Also in the news: a new high-tech answer to plagiarism, and a casting switch-up in The Hate U Give. Welcome to the Daily Blunt!
You can only win so many pro-wrestling titles before you find yourself longing for different forms of success. Superstar John Cena has already crossed over into matinee idol territory, most recently voicing a certain bovine peacenik in “Ferdinand,” but 2018 is the year when he storms the literary world: his new children’s book series will kick off with a book entitled Elbow Grease, due for release in October. Cena promises his literary debut will be “a fun and engaging way to learn about the power of ambition, dedication, and heart.”
Young fans of Angela Thomas’s The Hate U Give can’t wait to watch the big-screen adaptation, but the film’s production has been momentarily put on pause by the replacement of Kian Lawley. The YouTube star had already filmed his scenes as the lead character’s boyfriend, but has been axed from the film after a video surfaced in which Lawley was recorded making racist comments (he has also been dropped by his representation at CAA following this reveal). For what it’s worth, the young performer seems to understand the enormity of his mistake, sharing a lengthy apology with his fans in a series of posts on Twitter. “I never want to be who i was yesterday,” he writes. “We’re in a constant battle to become a better version of ourselves.”
Speaking of so-called “youthful indiscretions,” universities are kicking the tires on a new form of anti-plagiarism software that’s meant to track each student’s writing style, scanning for content that varies significantly from one paper to the next. The program has been developed to curb “contract cheating,” in which students purchase pre-written essays online to submit as their own work. What happens if someone experiments with a new style or otherwise falls afoul of the machine’s sensor? As ever, be prepared to show your work.

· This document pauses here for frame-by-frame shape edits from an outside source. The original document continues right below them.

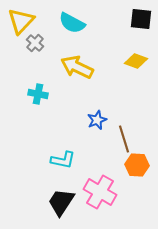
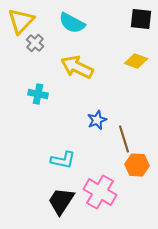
black trapezoid: moved 1 px up
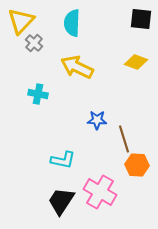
cyan semicircle: rotated 64 degrees clockwise
gray cross: moved 1 px left
yellow diamond: moved 1 px down
blue star: rotated 24 degrees clockwise
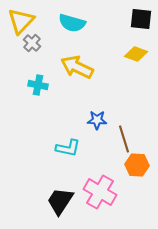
cyan semicircle: rotated 76 degrees counterclockwise
gray cross: moved 2 px left
yellow diamond: moved 8 px up
cyan cross: moved 9 px up
cyan L-shape: moved 5 px right, 12 px up
black trapezoid: moved 1 px left
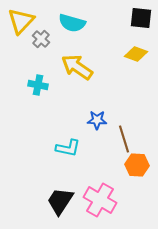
black square: moved 1 px up
gray cross: moved 9 px right, 4 px up
yellow arrow: rotated 8 degrees clockwise
pink cross: moved 8 px down
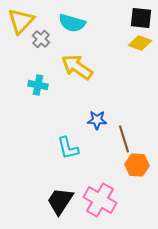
yellow diamond: moved 4 px right, 11 px up
cyan L-shape: rotated 65 degrees clockwise
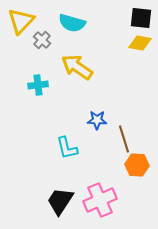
gray cross: moved 1 px right, 1 px down
yellow diamond: rotated 10 degrees counterclockwise
cyan cross: rotated 18 degrees counterclockwise
cyan L-shape: moved 1 px left
pink cross: rotated 36 degrees clockwise
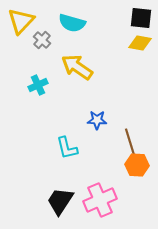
cyan cross: rotated 18 degrees counterclockwise
brown line: moved 6 px right, 3 px down
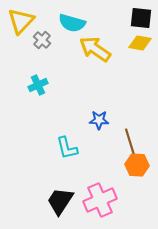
yellow arrow: moved 18 px right, 18 px up
blue star: moved 2 px right
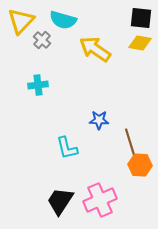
cyan semicircle: moved 9 px left, 3 px up
cyan cross: rotated 18 degrees clockwise
orange hexagon: moved 3 px right
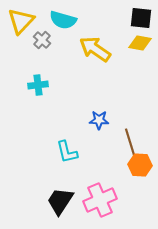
cyan L-shape: moved 4 px down
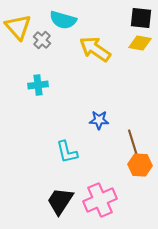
yellow triangle: moved 3 px left, 6 px down; rotated 24 degrees counterclockwise
brown line: moved 3 px right, 1 px down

Mark Twain cautioned against arguing with anyone who “buys ink by the barrel.” That’s what President Trump’s ongoing war against free speech (one of many fronts he’s currently fighting on) amounts to, and he can only suffer for it in the long run. Most recently, author Rebecca Solnit recaps the irreparable damage this administration has already done, attacking institutions many Americans didn’t realize they were taking for granted. Solnit chooses her shots carefully, calling out the “knowingly duplicitous” Nunes memo scandal as the latest sign that we’re bearing witness to something truly historic: the birth of a new Federal government that’s “less accountable, more discriminatory, more free to punish at will, offering far less protection to the natural environment and far fewer services and rights to residents of the USA.” If that’s not the world you want to live in, then it’s time to make your voice heard.